A Agência Espacial Russa (Roskosmos) afirma que, no final de 2008, havia cerca de 12,5 mil objetos espaciais maiores que 10 cm, dos quais apenas mil, ou 6%, continuavam em operação. Cerca de 40% eram dispositivos sem uso ou estágios superiores de foguetes – 54% eram vestígios gerados por explosões ou colisões de veículos espaciais. Mais de 300 mil objetos variavam em tamanho de 1 a 10 cm e tinham um peso total de mais de 5 toneladas.

A situação vem se agravando. Em meados de 2010, a Roskosmos calculou em 200 mil o número de peças menores que 10 cm e em dezenas de milhões, os detritos inferiores a 1 cm. O lixo espacial se acumula principalmente a altitudes entre 850 a 1,5 mil km. Sua concentração também é grande a altitudes em que operam espaçonaves (250-350 km) e a ISS (350-400 km).

Os detritos espaciais obedecem à lei da gravidade e tendem a se aproximar da superfície da Terra. Como resultado, acabam desintegrados nas camadas densas da atmosfera terrestre (a dezenas de quilômetros de altitude).

Mas esse processo leva muito tempo. Pode durar entre alguns anos (caso os detritos tenham sido gerados a altitudes abaixo de 600 km) a dezenas de anos (se isso acontecer a altitudes de 800 km) e até centenas de anos (a altitudes superiores a 1.000 km). Os detritos espaciais são produzidos mais rápido do que se desintegram de forma natural.

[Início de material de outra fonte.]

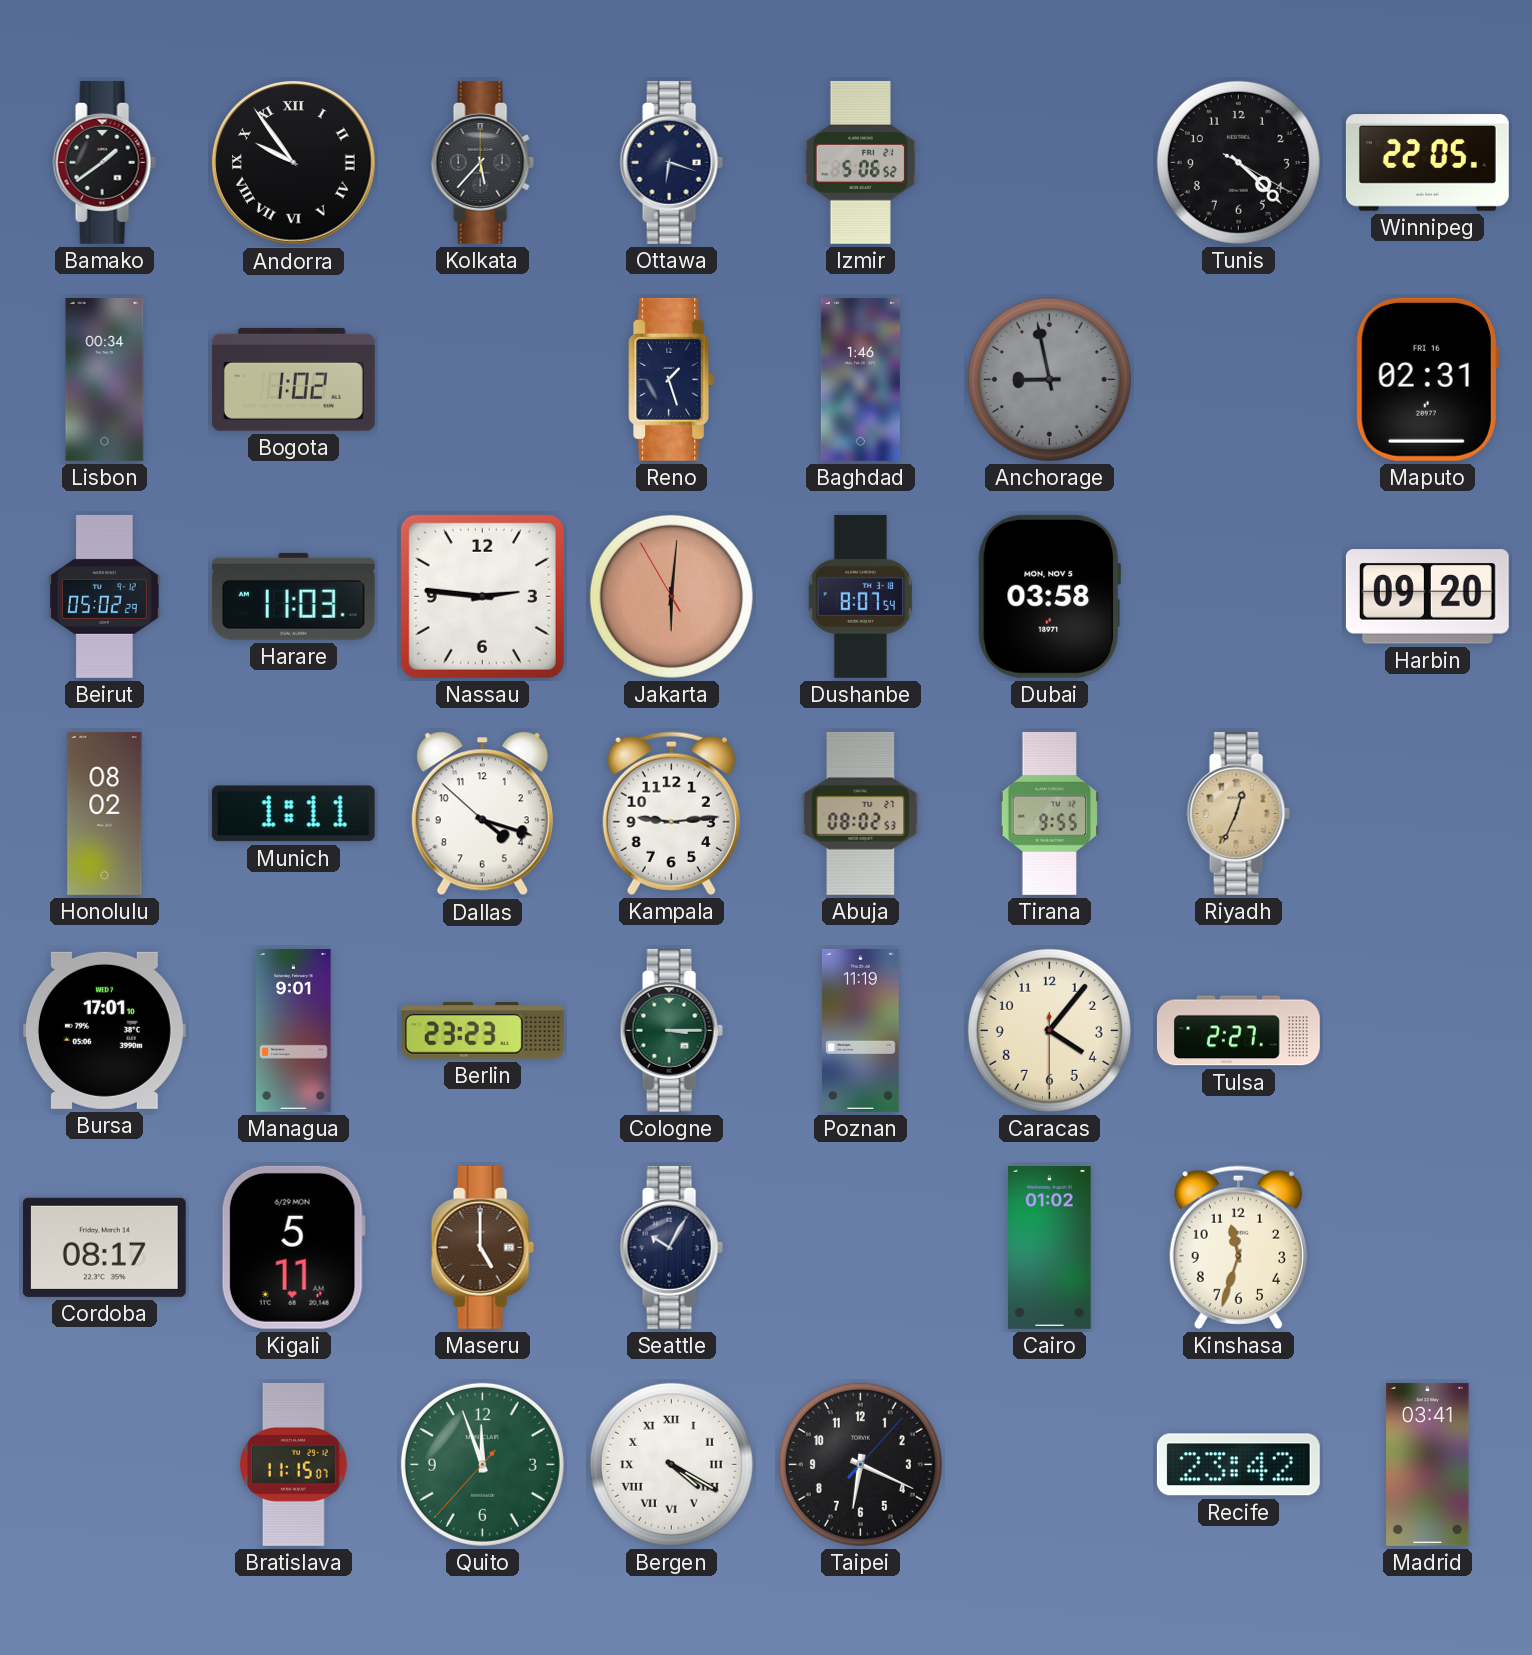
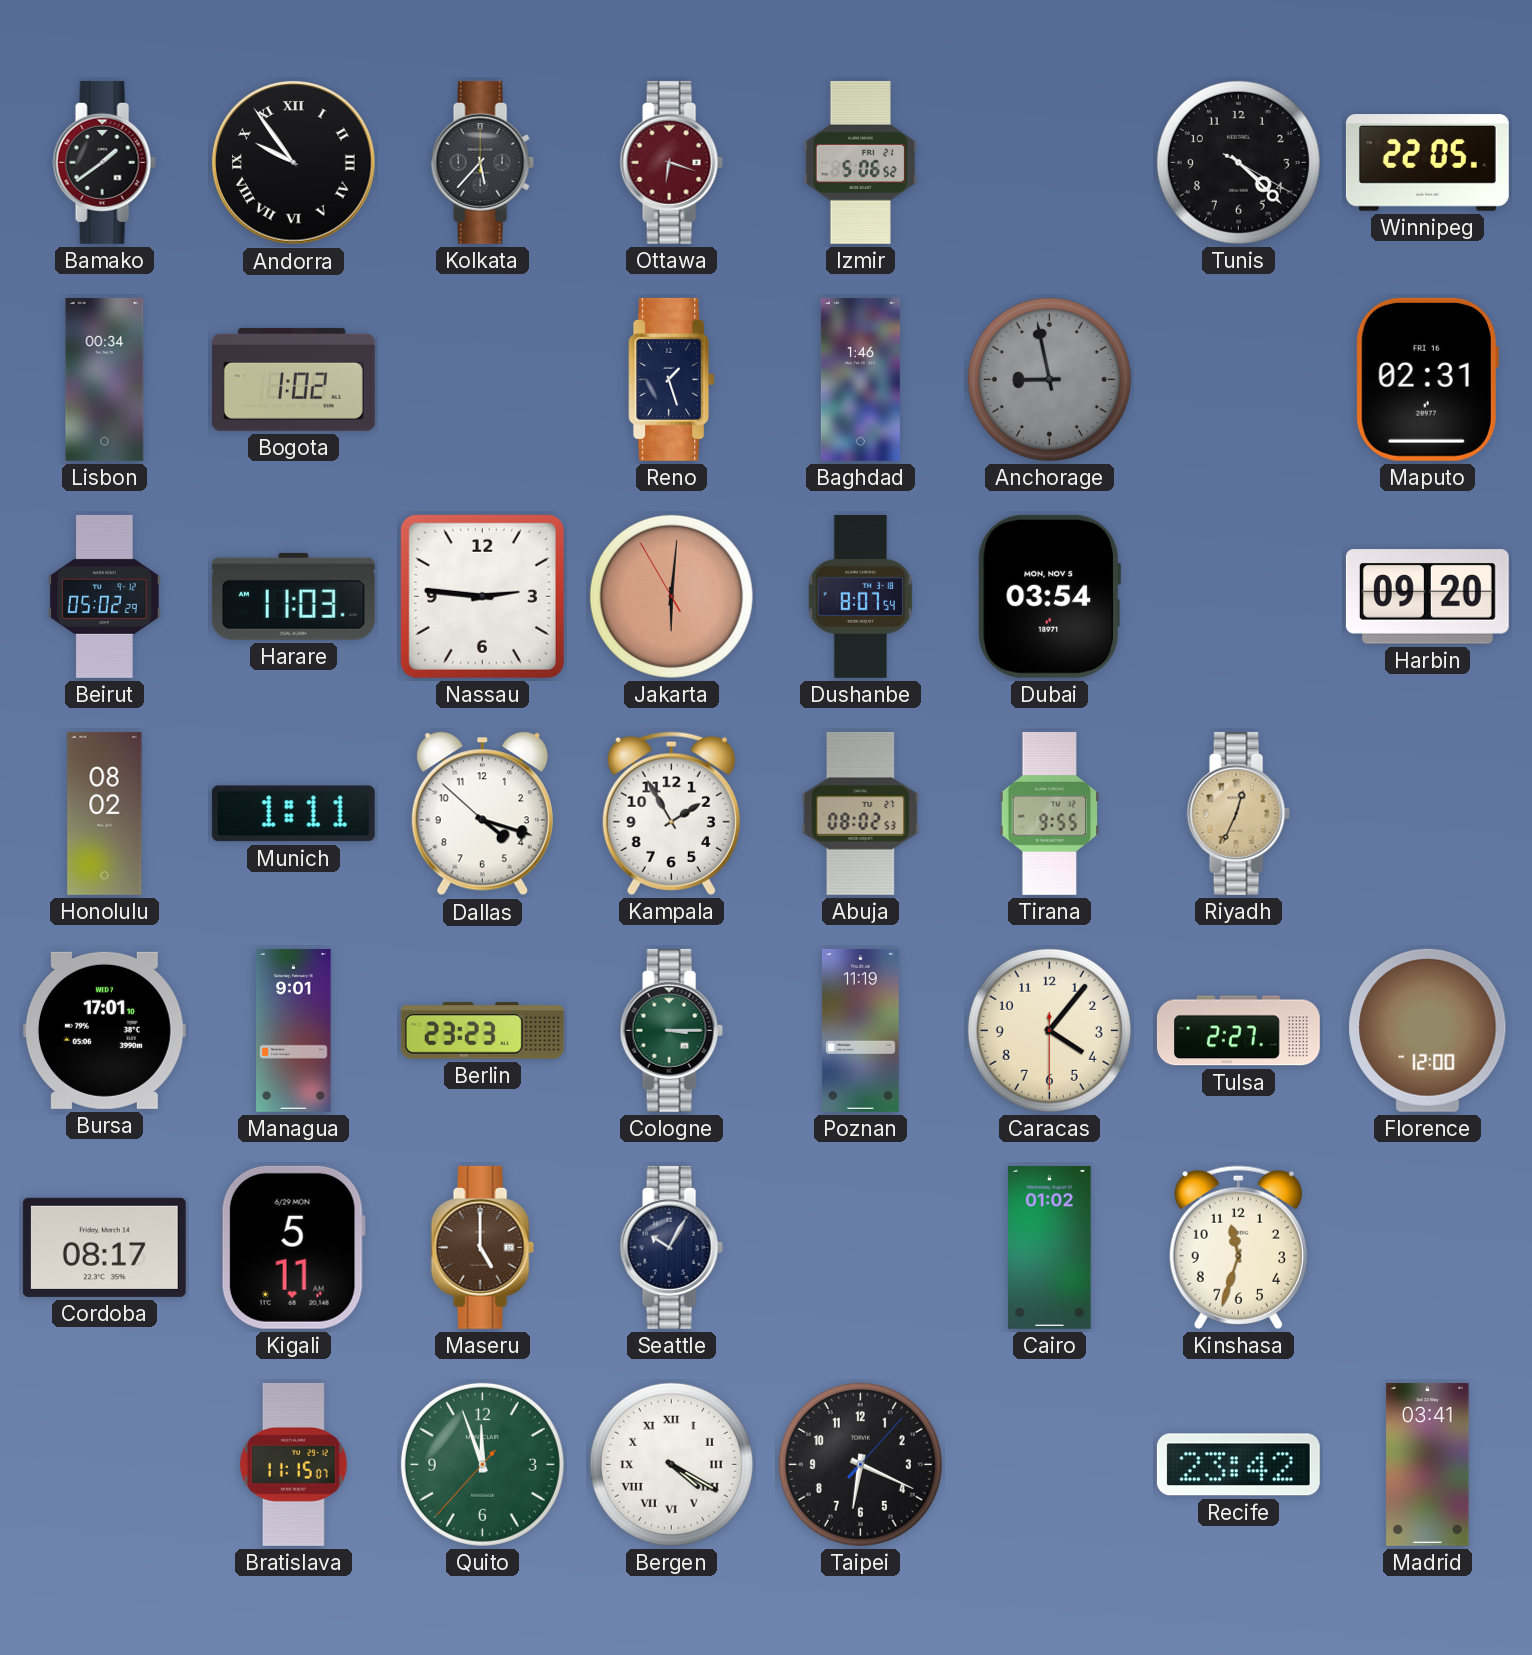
Ottawa dial: navy -> burgundy
Dubai: 03:58 -> 03:54
Kampala: 9:14 -> 1:55
Florence: none -> 12:00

O lixo espacial é perigoso devido a alta velocidade com que se desloca no espaço (cerca de 10 km/s). De acordo com especialistas russos, nessa velocidade, até mesmo um fragmento de 0,5 mm pode perfurar a roupa de um astronauta.

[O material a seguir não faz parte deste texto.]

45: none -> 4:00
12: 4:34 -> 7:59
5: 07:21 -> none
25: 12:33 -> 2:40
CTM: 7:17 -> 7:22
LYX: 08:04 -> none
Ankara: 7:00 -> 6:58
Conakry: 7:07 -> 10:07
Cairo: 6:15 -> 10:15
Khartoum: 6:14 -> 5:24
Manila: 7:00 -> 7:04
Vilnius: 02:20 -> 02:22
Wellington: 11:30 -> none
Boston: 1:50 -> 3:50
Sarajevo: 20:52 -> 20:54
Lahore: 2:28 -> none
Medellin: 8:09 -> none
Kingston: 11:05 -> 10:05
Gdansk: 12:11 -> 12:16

O representante da Academia de Ciências da Engenharia, Iúri  Záitsev, adverte que, se não forem tomadas medidas para melhorar a situação em termos de detritos espaciais, os voos tripulados e lançamentos de satélites se tornarão impossíveis. Na presente etapa, os dois líderes do setor espacial mundial, os EUA e a Rússia, só têm condições de rastrear a trajetória dos detritos espaciais para evitar colisões e não possuem técnicas eficazes de remoção do lixo espacial nem podem evitar que se acumule no espaço.

Segundo Iúri Záitsev, os estágios superiores dos veículos lançadores podem ser trazidos de volta para a atmosfera da Terra por meio de um impulso de frenagem. Mas quando é preciso colocar um veículo espacial em órbita geoestacionária, o estágio superior usado permanece no espaço.

Quanto aos satélites no final de sua vida útil, a legislação espacial internacional obriga a retirá-los da órbita geoestacionária para uma órbita cemitério a centenas de quilômetros de altitude.

As nações líderes do setor espacial oferecem uma variedade de maneiras para combater a poluição orbital. Em meados de outubro, a agência espacial russa anunciou que iria investir US$ 2 bilhões no programa de coleta e neutralização dos detritos espaciais.

A corporação estatal espacial russa Enérguia anunciou os planos de construção de um "aspirador" espacial para retirar da órbita cerca 600 satélites em desuso. Seus testes serão realizados em 2020 e seu  lançamento está previsto para 2023. A Enérguia afirma ainda estar trabalhando em um projeto de interceptor espacial destinado a neutralizar objetos perigosos vindos do sistema solar exterior.

Enquanto isso, os cientistas russos estão focados em aperfeiçoar o sistema de rastreamento da situação no espaço sideral. No centro astronômico de Moscou, foi construído um novo sistema de rastreamento dos objetos espaciais e alerta para situações de emergência no espaço. Segundo o vice-diretor do centro, Anatóli Zaiats, o novo sistema acumula dados de quase todos os observatórios do mundo e é capaz de avisar antecipadamente sobre um eventual perigo para os veículos espaciais.

Ainda de acordo com Zaiats, esse sistema de alerta não tem equivalente na vertente civil das atividades espaciais e, no futuro, será usado para tratar diretamente o problema do lixo espacial.